23.11.2016, 10:00 Uhr

Thomas Graf ist in Oberwart Gärtner in der vierten Generation

Gärtner und Florist Thomas Graf ist in der Gärtnerei groß geworden, nun gibt er sein wissen an die nächste Generation weiter.

Gegründet hat die Gärtnerei der Urgroßvater Thomas Hanusch, der damalige Schlossgärtner vom Schloss Rotenturm, im Jahr 1935.

OBERWART (kv).

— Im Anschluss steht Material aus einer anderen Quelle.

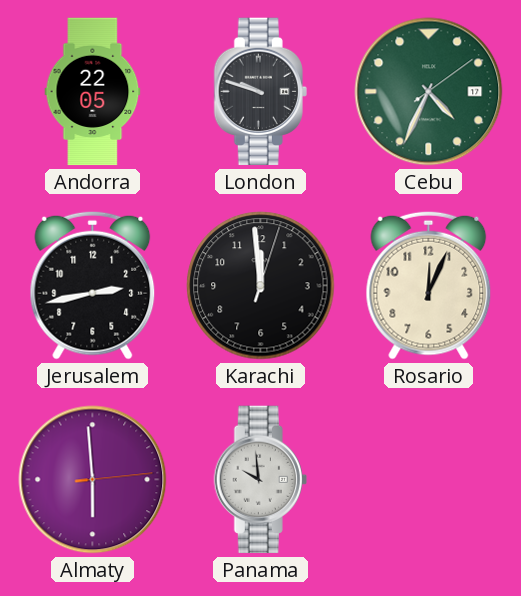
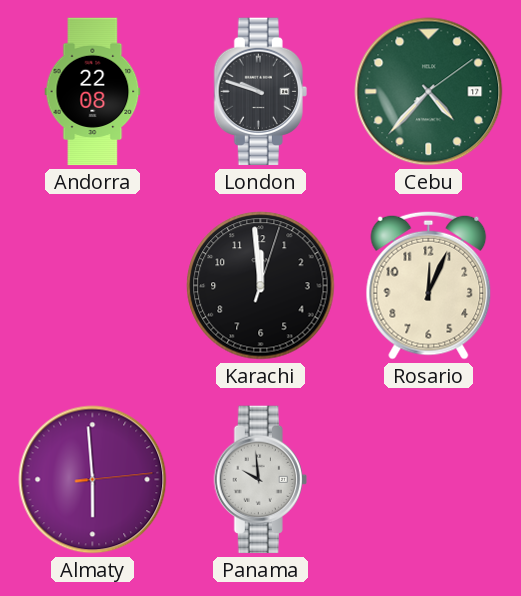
Andorra: 22:05 -> 22:08
Cebu: 4:34 -> 4:37
Jerusalem: 2:43 -> none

Dass Thomas Graf die Gärtnerei eines Tages übernehmen würde, stand für ihn nie außer Frage. "Ich wurde in den Beruf hineingeboren und habe hart dafür gearbeitet, mir die notwendigen Fähigkeiten für den Betrieb anzueignen", so Thomas Graf.

Fachschule mit Lehre

Er entschied sich für eine duale Ausbildung und besuchte die Fachschule für Gärtnereiwesen in Langenlois. "Dort geht man eineinhalb Jahre in die Schule und macht anschließend eine eineinhalbjährige Lehre in einem Betrieb." Thomas Graf ging damals bei Andreas Pomper in Güssing in die Lehre. Er schloss nach drei Jahren mit der Lehrabschlussprüfung ab und machte drei Jahre später auch seinen Meister. Da seine Eltern die Gärtnerei auch um die Blumenbinderei im Atrium erweitert haben, absolvierte er zusätzlich eine Floristik-Ausbildung. 1996 übernahm er den gewerblichen Betrieb seiner Mutter, 2000 den landwirtschaftlichen Betrieb vom Vater.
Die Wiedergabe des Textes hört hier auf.